Martín-Forés, Irene et al. (2020), Data from: Spontaneous forest regrowth in South-West Europe: consequences for nature’s contributions to people, Dryad, Dataset, https://doi.org/10.5061/dryad.z612jm69k

Abstract

Context European forests are expanding and becoming denser following the widespread abandonment of farmland and rural areas. Yet, little is known about the goods and services that spontaneous forest regrowth provide to people.

Aims We assessed the changes in nature’s contributions to people (NCP) from spontaneous forest regrowth, i.e. forest expansion and densification, in South-West Europe.

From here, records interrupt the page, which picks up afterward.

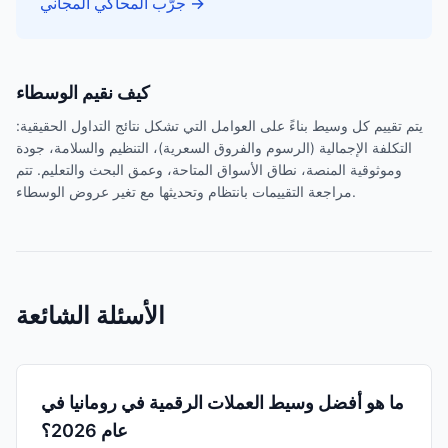
→
جرّب المحاكي المجاني
كيف نقيم الوسطاء
يتم تقييم كل وسيط بناءً على العوامل التي تشكل نتائج التداول الحقيقية:
التكلفة الإجمالية (الرسوم والفروق السعرية)، التنظيم والسلامة، جودة
وموثوقية المنصة، نطاق الأسواق المتاحة، وعمق البحث والتعليم. تتم
مراجعة التقييمات بانتظام وتحديثها مع تغير عروض الوسطاء.
الأسئلة الشائعة
ما هو أفضل وسيط العملات الرقمية في رومانيا في
عام 2026؟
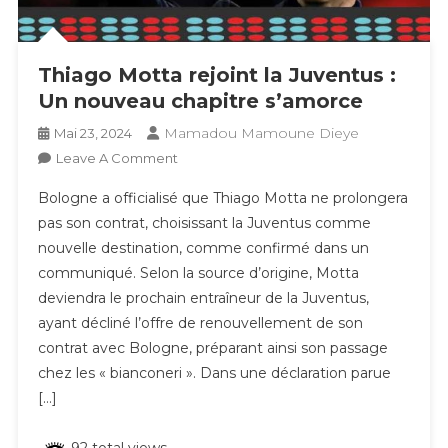
Thiago Motta rejoint la Juventus :
Un nouveau chapitre s’amorce
Mamadou Mamoune Dieye
Mai 23, 2024
On
Leave A Comment
Thiago
Bologne a officialisé que Thiago Motta ne prolongera
Motta
pas son contrat, choisissant la Juventus comme
Rejoint
nouvelle destination, comme confirmé dans un
La
communiqué. Selon la source d’origine, Motta
Juventus
:
deviendra le prochain entraîneur de la Juventus,
Un
ayant décliné l’offre de renouvellement de son
Nouveau
contrat avec Bologne, préparant ainsi son passage
Chapitre
chez les « bianconeri ». Dans une déclaration parue
S’amorce
[…]
92 total views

Methods We investigated 65 forest plots in four different landscapes with contrasting ecological and societal contexts. Two landscapes are located in rural areas undergoing human exodus and forest expansion and densification; the other two, in peri-urban areas with intense land use and forest densification but negligible expansion. For each forest plot, we estimated variables related to ten out of the 18 main NCP defined by the Intergovernmental Science-Policy Platform on Biodiversity and Ecosystem Services (IPBES). Regulating and material NCP were addressed using variables measured in the field as proxies. Non-material NCP were studied through stakeholder interviews.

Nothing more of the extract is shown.